Tuesday, 25 April 2017

AAN Siponimod Phase III positive in Secondary Progressive MS

Safety and Tolerability of Siponimod in Patients with Secondary Progressive Multiple Sclerosis: Robert Fox , Ludwig Kappos , Amit Bar-Or , Bruce Cree , Gavin Giovannoni , Ralf Gold, Patrick Vermersch , Harold Pohlmann, Christian Wolf , Frank Dahlke , Erik Wallström , Tatiana Sidorenko

Objective: To present safety and tolerability results of the randomized, double-blind, placebo-controlled, Phase 3 EXPAND study, evaluating siponimod versus placebo in patients with secondary progressive multiple sclerosis (SPMS). 
Background: Siponimod, a selective sphingosine 1-phosphate (S1P) receptor-1/-5 modulator with peripheral and central effects was investigated in SPMS, a condition driven by neurodegeneration and inflammation in the central nervous system, where treatment options are limited. Efficacy results are reported separately. 
Design/Methods: In EXPAND siponimod significantly reduced the risk of 3-month confirmed disability progression. Safety and tolerability based on the safety analysis set for the double blind treatment period are reported. Patients were randomized (2:1) to receive once-daily siponimod 2mg or placebo (with a 6-day initial dose titration). 
Results: Of 1651 randomized patients, 1645 comprised the safety population (siponimod, N=1099; placebo, N=546). Mean age was 48 years (SD 7.87), median EDSS 6.0. At least one treatment-emergent adverse event (TEAE) was reported for 88.7% and 81.5% of siponimod and placebo patients; in 7.6% and 5.1% of patients, these led to treatment discontinuation. Most common TEAEs (>10% in any group) were headache, nasopharyngitis, urinary tract infection, falls and hypertension. Serious TEAEs were reported in 17.9% and 15.2%, including four deaths in each treatment group (0.4% and 0.7%). Incidence of infections and malignancies were similar (49.0% vs. 49.1%, 1.9% vs. 2.6%, respectively).
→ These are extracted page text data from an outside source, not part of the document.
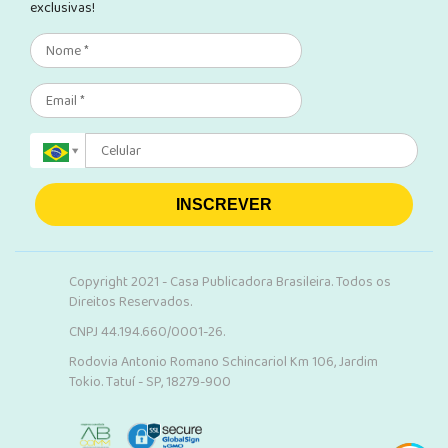
exclusivas!
INSCREVER
Copyright 2021 - Casa Publicadora Brasileira. Todos os
Direitos Reservados.
CNPJ 44.194.660/0001-26.
Rodovia Antonio Romano Schincariol Km 106, Jardim
Tokio. Tatuí - SP, 18279-900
Lymphopenia below 0.2x10˄9/uL was observed in 2.7% vs. 0.2% of patients and Liver Function Test elevations ≥3xULN – in 5.6% vs. 1.5%. The incidence of other AEs of interest were: bradyarrhythmias, 3.5% vs. 2.4%; hypertension, 12.6% vs. 9.3%; and macular oedema, 1.8% vs. 0.2%, respectively. With dose titration (during treatment initiation) there were only few bradyarrhythmic events. No cases of Mobitz II or higher degree AV-blocks were reported. Conclusions: The safety profile of siponimod appears to be in line with other S1P receptor modulators. 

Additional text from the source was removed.